Why didn’t I purchase the 701 variant? The older I get the more minimalist I have become so I have to ask myself a question, “how much is enough?” Believe it or not the 701 Svart’ and Vit’ only weigh 20 lbs. more than the little brother 401. I’m a huge fan of the ‘motard’ robust black spoked rims over the 701s cast wheels and I just didn’t want to drop 12k (U.S.) on a new bike. I really enjoy wringing the neck of all the power-band vs. using only a small portion of it 90% of the time.
– I’m cheap
– Polarizing looks
Svart and Vit share the same bodywork; a four-piece design that hides the fuel tank and subframe, creating an almost monocoque-like effect. In fact, the two bikes are virtually identical, save for their color schemes and a handful of parts which I will point out.

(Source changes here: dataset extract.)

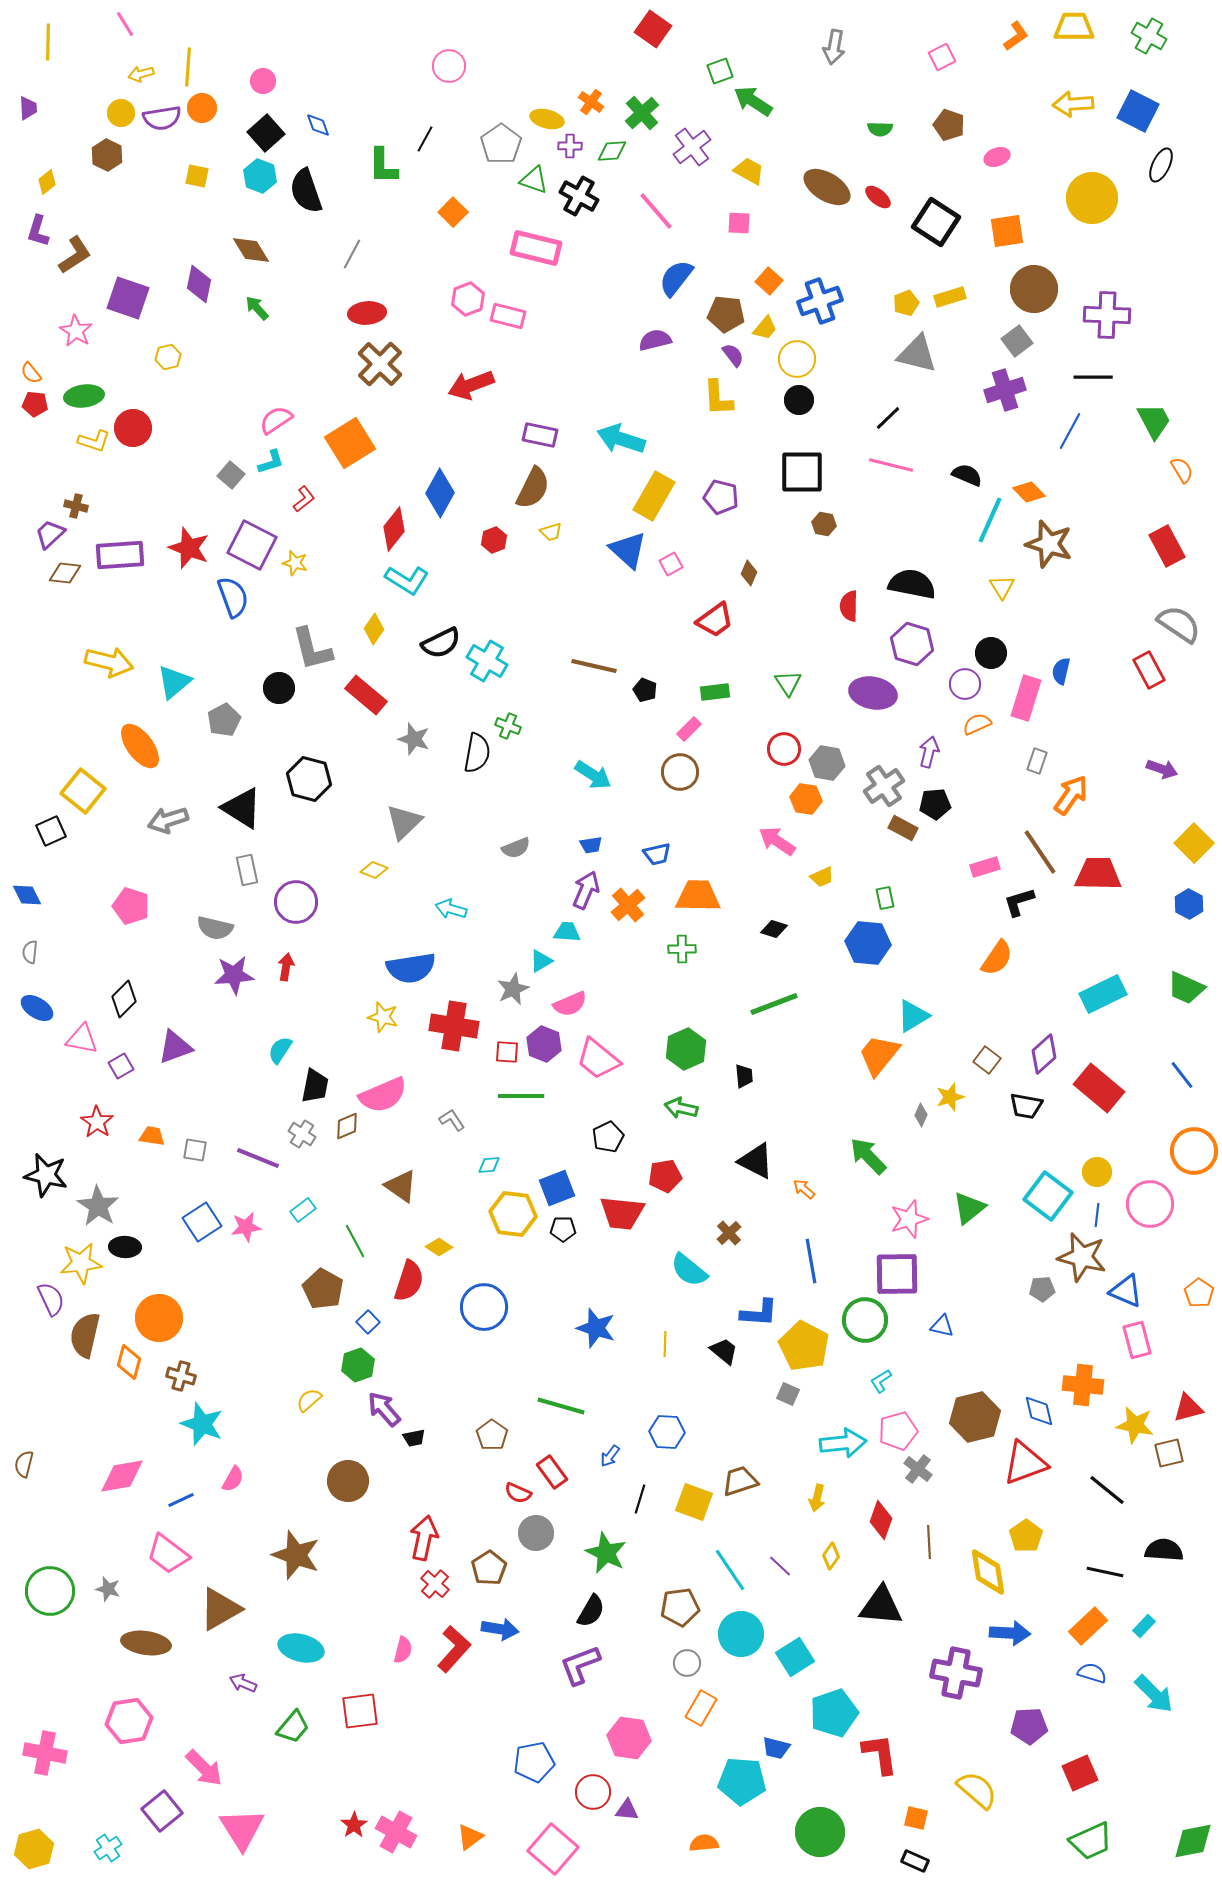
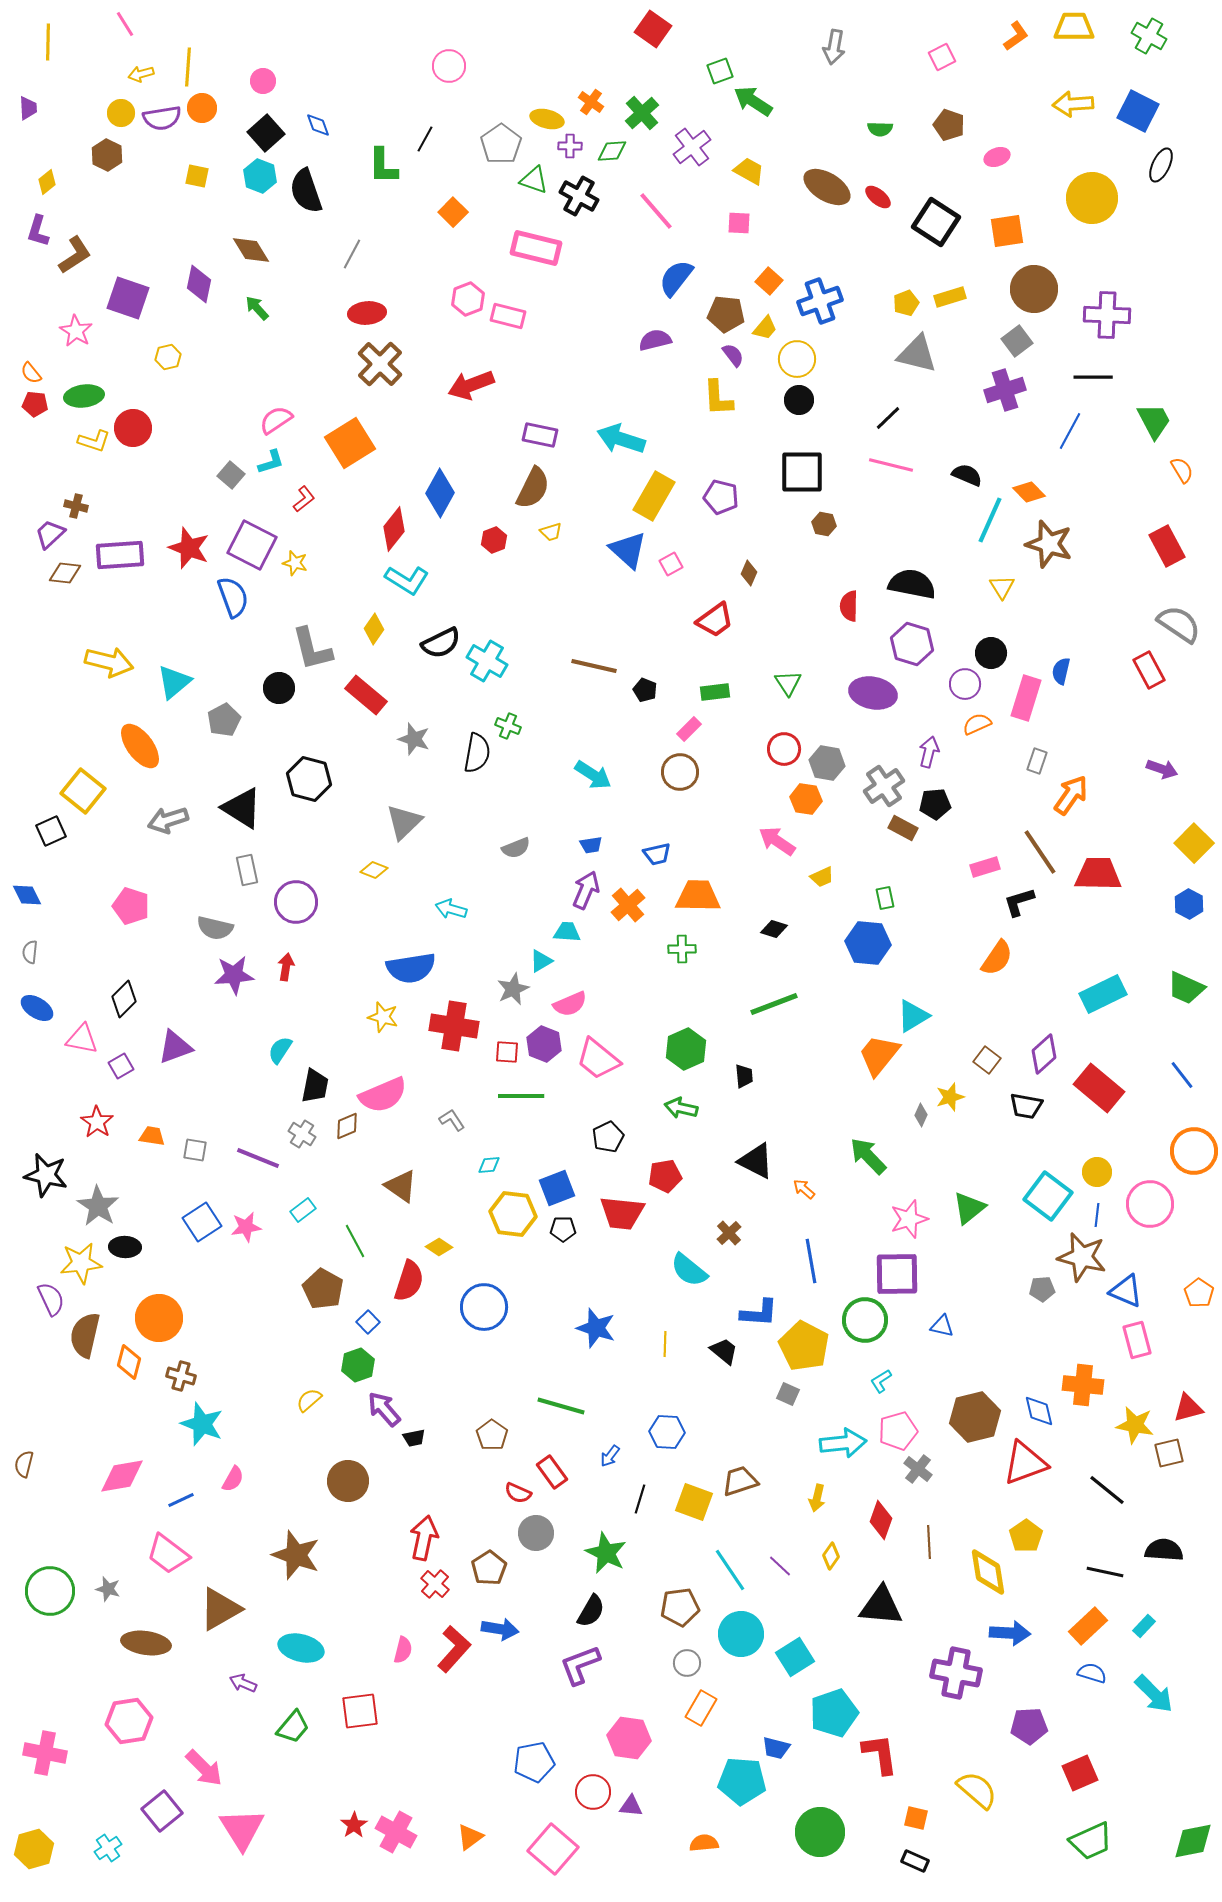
purple triangle at (627, 1810): moved 4 px right, 4 px up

The biggest difference is their individual riding positions, and that’s really just down to the handlebars. The Vitpilen has clip-ons mounted directly to its top triple clamp, while the Svartpilen gets higher scrambler-style bars. As for their foot control positions and seat heights (35 inches), those are identical. This bike is tiny! I mean scooter tiny yet the seating position at 35″ means vertically challenged riders will have issues flat footing this bike. It’s very difficult for me to share in words how bizarre the geometry is on this bike, but it works nicely. Small, tiny, and tall, kind of oxymoronic no?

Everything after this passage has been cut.